Collected data:
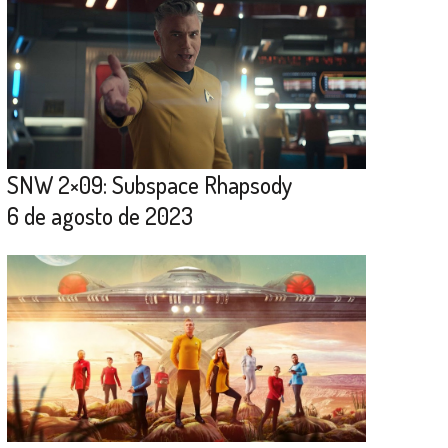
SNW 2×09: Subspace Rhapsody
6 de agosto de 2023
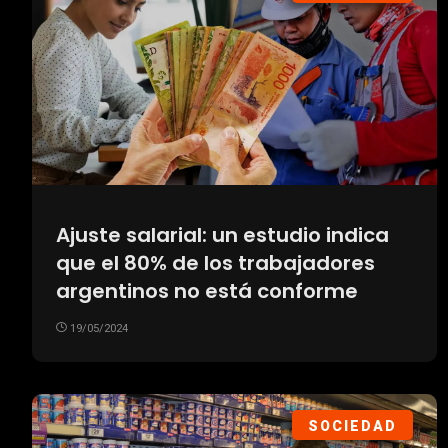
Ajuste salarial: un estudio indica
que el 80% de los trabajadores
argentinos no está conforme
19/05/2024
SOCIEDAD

==

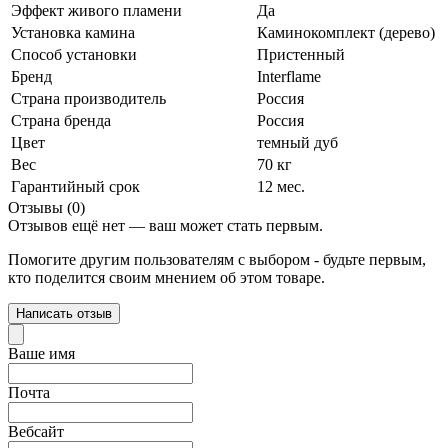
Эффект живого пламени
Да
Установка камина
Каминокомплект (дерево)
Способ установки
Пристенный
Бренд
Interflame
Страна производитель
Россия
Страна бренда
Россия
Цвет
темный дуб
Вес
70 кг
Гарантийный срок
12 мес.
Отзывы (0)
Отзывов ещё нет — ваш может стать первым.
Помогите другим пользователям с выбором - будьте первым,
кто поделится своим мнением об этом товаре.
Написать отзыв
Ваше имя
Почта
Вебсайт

▶ [The task]
The number of lines above containing the word "первым" is all that should be returned.

▶ [The completed task]
2